**** RECORDED INFORMATION

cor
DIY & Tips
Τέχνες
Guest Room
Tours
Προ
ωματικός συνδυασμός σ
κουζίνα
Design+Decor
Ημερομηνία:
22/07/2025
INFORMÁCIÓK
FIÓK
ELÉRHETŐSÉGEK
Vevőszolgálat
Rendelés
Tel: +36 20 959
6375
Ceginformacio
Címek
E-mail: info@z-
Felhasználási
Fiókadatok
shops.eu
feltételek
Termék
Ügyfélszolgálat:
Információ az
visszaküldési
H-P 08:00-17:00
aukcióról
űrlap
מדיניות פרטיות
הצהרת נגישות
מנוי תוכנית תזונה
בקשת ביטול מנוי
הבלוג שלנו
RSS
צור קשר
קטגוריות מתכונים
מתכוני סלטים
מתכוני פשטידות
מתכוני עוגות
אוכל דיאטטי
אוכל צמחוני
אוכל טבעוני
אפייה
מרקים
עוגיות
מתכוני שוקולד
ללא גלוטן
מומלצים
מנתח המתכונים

********
**** RECORDED INFORMATION

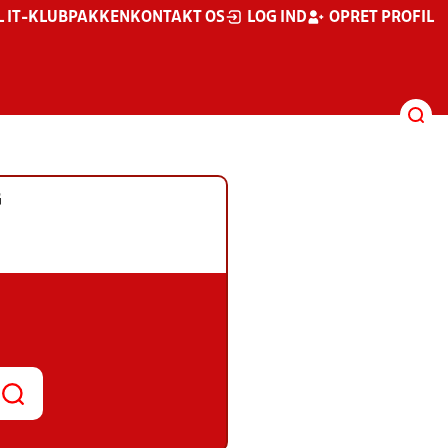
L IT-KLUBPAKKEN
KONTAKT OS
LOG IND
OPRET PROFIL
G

********

Copy the records above exactly, beginning at the line that contains "קטגוריות מתכונים" and stopping after the line that contains "מנתח המתכונים".

=== PROBLEM SOLUTION ===
קטגוריות מתכונים
מתכוני סלטים
מתכוני פשטידות
מתכוני עוגות
אוכל דיאטטי
אוכל צמחוני
אוכל טבעוני
אפייה
מרקים
עוגיות
מתכוני שוקולד
ללא גלוטן
מומלצים
מנתח המתכונים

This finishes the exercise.